Task to carry out: Produce an exact copy of all the data below, dropping every image.

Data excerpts

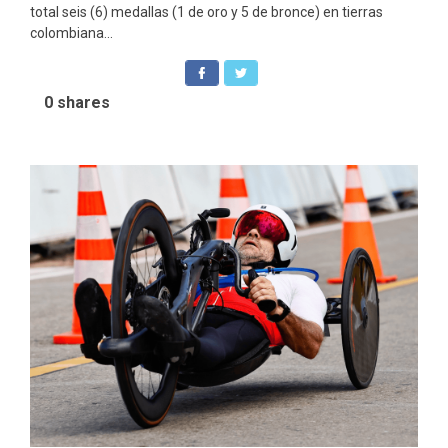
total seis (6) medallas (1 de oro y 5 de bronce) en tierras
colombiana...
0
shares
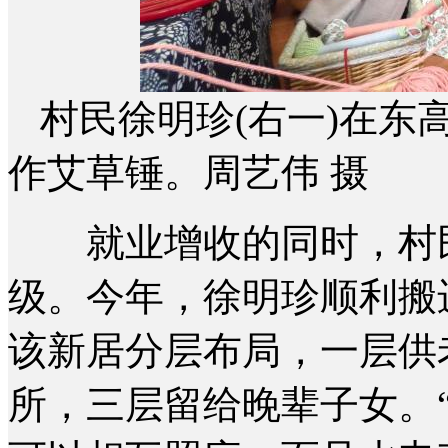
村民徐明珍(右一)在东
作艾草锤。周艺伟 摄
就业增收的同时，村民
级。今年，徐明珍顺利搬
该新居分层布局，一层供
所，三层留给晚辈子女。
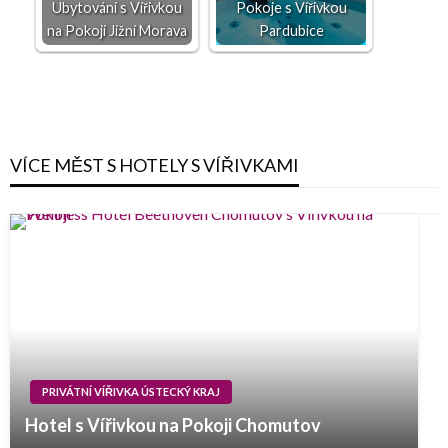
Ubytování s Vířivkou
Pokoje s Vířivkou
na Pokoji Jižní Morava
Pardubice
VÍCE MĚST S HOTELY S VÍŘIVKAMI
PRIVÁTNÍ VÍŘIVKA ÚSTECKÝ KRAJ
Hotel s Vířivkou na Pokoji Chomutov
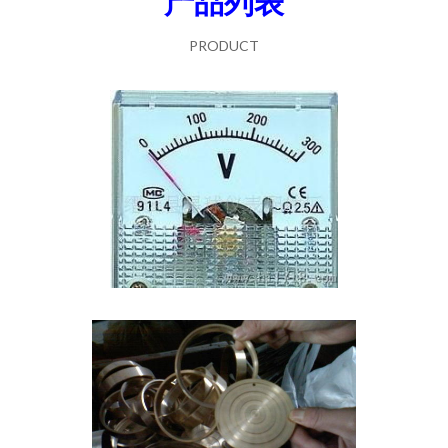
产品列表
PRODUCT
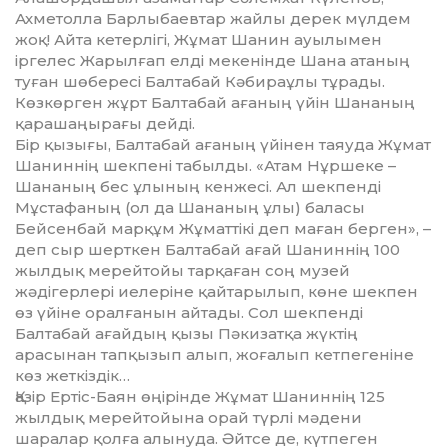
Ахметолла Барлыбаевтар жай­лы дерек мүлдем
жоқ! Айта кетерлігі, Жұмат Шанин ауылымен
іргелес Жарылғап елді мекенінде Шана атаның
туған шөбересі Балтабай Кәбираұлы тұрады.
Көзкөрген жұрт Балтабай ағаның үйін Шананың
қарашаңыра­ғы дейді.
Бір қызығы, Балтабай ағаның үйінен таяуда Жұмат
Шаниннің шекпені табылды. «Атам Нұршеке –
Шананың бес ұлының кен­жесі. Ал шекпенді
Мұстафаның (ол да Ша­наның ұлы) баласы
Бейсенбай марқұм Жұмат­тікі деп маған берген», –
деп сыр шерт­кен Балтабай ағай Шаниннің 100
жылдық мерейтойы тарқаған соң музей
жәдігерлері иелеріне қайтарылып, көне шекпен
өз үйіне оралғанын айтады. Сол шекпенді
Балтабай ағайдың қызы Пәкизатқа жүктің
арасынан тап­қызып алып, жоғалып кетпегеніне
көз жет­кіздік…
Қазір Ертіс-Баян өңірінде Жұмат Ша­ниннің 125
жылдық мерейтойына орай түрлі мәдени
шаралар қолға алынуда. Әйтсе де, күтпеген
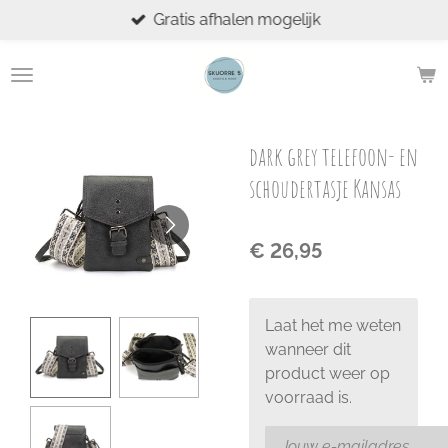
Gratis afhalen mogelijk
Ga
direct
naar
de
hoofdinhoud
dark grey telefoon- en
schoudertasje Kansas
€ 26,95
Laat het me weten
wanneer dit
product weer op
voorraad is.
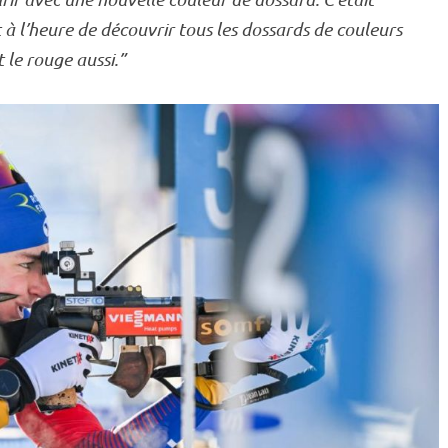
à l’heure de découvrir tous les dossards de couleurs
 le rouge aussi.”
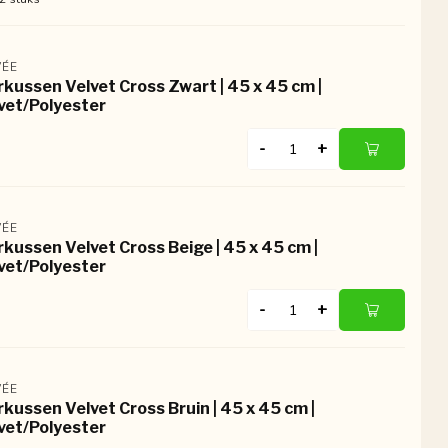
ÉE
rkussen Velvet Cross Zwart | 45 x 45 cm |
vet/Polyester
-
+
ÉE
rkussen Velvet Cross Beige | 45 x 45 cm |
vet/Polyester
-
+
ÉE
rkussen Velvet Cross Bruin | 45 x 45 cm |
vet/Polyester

Answer for this exercise:
total seis (6) medallas (1 de oro y 5 de bronce) en tierras
colombiana...
0
shares
村民徐明珍(右一)在东
作艾草锤。周艺伟 摄
就业增收的同时，村民
级。今年，徐明珍顺利搬
该新居分层布局，一层供
所，三层留给晚辈子女。
Ubytování s Vířivkou
Pokoje s Vířivkou
na Pokoji Jižní Morava
Pardubice
VÍCE MĚST S HOTELY S VÍŘIVKAMI
PRIVÁTNÍ VÍŘIVKA ÚSTECKÝ KRAJ
Hotel s Vířivkou na Pokoji Chomutov
产品列表
PRODUCT
Ахметолла Барлыбаевтар жай­лы дерек мүлдем
жоқ! Айта кетерлігі, Жұмат Шанин ауылымен
іргелес Жарылғап елді мекенінде Шана атаның
туған шөбересі Балтабай Кәбираұлы тұрады.
Көзкөрген жұрт Балтабай ағаның үйін Шананың
қарашаңыра­ғы дейді.
Бір қызығы, Балтабай ағаның үйінен таяуда Жұмат
Шаниннің шекпені табылды. «Атам Нұршеке –
Шананың бес ұлының кен­жесі. Ал шекпенді
Мұстафаның (ол да Ша­наның ұлы) баласы
Бейсенбай марқұм Жұмат­тікі деп маған берген», –
деп сыр шерт­кен Балтабай ағай Шаниннің 100
жылдық мерейтойы тарқаған соң музей
жәдігерлері иелеріне қайтарылып, көне шекпен
өз үйіне оралғанын айтады. Сол шекпенді
Балтабай ағайдың қызы Пәкизатқа жүктің
арасынан тап­қызып алып, жоғалып кетпегеніне
көз жет­кіздік…
Қазір Ертіс-Баян өңірінде Жұмат Ша­ниннің 125
жылдық мерейтойына орай түрлі мәдени
шаралар қолға алынуда. Әйтсе де, күтпеген
Gratis afhalen mogelijk
Ga
direct
naar
de
hoofdinhoud
dark grey telefoon- en
schoudertasje Kansas
€ 26,95
Laat het me weten
wanneer dit
product weer op
voorraad is.
à l’heure de découvrir tous les dossards de couleurs
 le rouge aussi.”
ÉE
rkussen Velvet Cross Zwart | 45 x 45 cm |
vet/Polyester
-
+
ÉE
rkussen Velvet Cross Beige | 45 x 45 cm |
vet/Polyester
-
+
ÉE
rkussen Velvet Cross Bruin | 45 x 45 cm |
vet/Polyester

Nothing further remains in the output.